There is no disagreement about the fact that
developmental language disorders are much more associated with (and also caused
by) left hemisphere than right hemisphere disturbance. However,
boys are more at risk for just about every developmental disorder, not just the language disorders. There is little if any evidence to the effect
that character disorder, or even its most extreme form, psychopathy, is a left hemisphere disorder. There is electroencephalographic,
neuropsychological, and even brain imaging evidence to the effect that
hyperactivity is more a right than a left hemisphere disorder, and yet boys are more often affected.
Student’s tribune: Mania and
agitation versus depression and lethargy
result from right and left lesions respectively
My student, Caroline Larocque
has recently completed a research project on psychomotor agitation or mania and
psychomotor lethargy or depression caused by unilateral brain lesions. She
found that the lesion is much more often located in the right hemisphere for
agitation and mania in adults, but not
for acquired childhood hyperactivity.
She also found that psychomotor lethargy and/or depression are more
often caused by left hemisphere lesions,
even in children. However, these effects were strongly significant in
girls and women, but barely so in boys
and men, suggesting again that
neuropsychiatry does not support a simple notion of hemispheric fragility being
segregated by gender.
One common effect of a unilateral lesion is
contralateral hemineglect. A right
hemisphere lesion will typically cause a patient to neglect visual, auditory or
somesthetic (tactile) stimuli located on his or her left body side. Congenital
dyslexia and hyperactivity are both highly male-prevalent brain disorders.
Recent findings of left hemineglect in congenital hyperactivity argue against a general postulate of left
hemisphere fragility in boys, on the
contrary.
Student’s tribune:
Developmental hyperactivity and dyslexia result from right and left
hemisphere dysfunctions respectively
My student Marie-Anne Archambeault recently completed her thesis on
performance deficits on each side of the body in unilaterally brain damaged
children, in developmentally dyslexic children and in developmentally
hyperactive children.

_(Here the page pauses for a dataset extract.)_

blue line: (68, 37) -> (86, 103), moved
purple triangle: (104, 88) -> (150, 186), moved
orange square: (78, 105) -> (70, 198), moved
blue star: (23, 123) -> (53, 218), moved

She found that
children, as adults, show neglect and motor weakness on the body
half opposed to the brain lesion. There
is a simple explanation for that: in
the normal brain the right or left body half is controlled by the brain
hemisphere opposite to it, both
sensorially and motorically. What was
more interesting was that dyslexics and hyperactives showed the same
lateralized weakness and hemineglect as the brain damaged children. The dyslexics neglected significantly on
the right body side suggesting a left hemisphere dysfunction and the
hyperactives neglected significantly on the left body side suggesting a right
hemisphere dysfunction.
Finally, there
is a very slight trend in the evidence suggesting that Tourette's disease, a
male prevalent disorder, may involve
more pathology of the right hemisphere.
It is important to take note of the fact that many findings of
psychiatric effects resulting from unilateral brain lesions have not, at least at present, given any indication of
a sex difference. For example, orgasm seems to be harder to achieve in both
sexes after right hemisphere lesions than after left hemisphere lesions. In short,
it seems incorrect to make a
general statement about a uniform sex difference in asymmetry of fragility of
the hemispheres of the brain.
Rather, it seems that sex
differences in neuropsychiatric disorders relate to a variety of hemispheric
disorder asymmetries -sometimes located in different areas within the
hemispheres, as well as to disorders
without asymmetric hemispheric disturbance.
Do human females have a fragile serotonin network
and human males a fragile dopamine/noradrenalin network ? Only a few
neuropsychiatrists have dared go out on a limb and propose that the fundamental
reason for sex differences in psychiatric disease prevalence is a fragility of
specific brain neurotransmitters.
Pierre Flor-Henry, for example,
has stated that women have a fragile serotonergic brain network and men
have a fragile dopamine/noradrenalin network.
The model certainly explains female prevalence in insomnia, migraine,
depression, panic disorder, anorexia nervosa, bulimia, lower pain thresholds
(including recognized syndromes such as maxillary joint pain syndrome), and higher prevalence of obesity. All these disorders are treated with
serotonin reuptake inhibitors -though I
would not want to argue that this treatment is always extremely effective.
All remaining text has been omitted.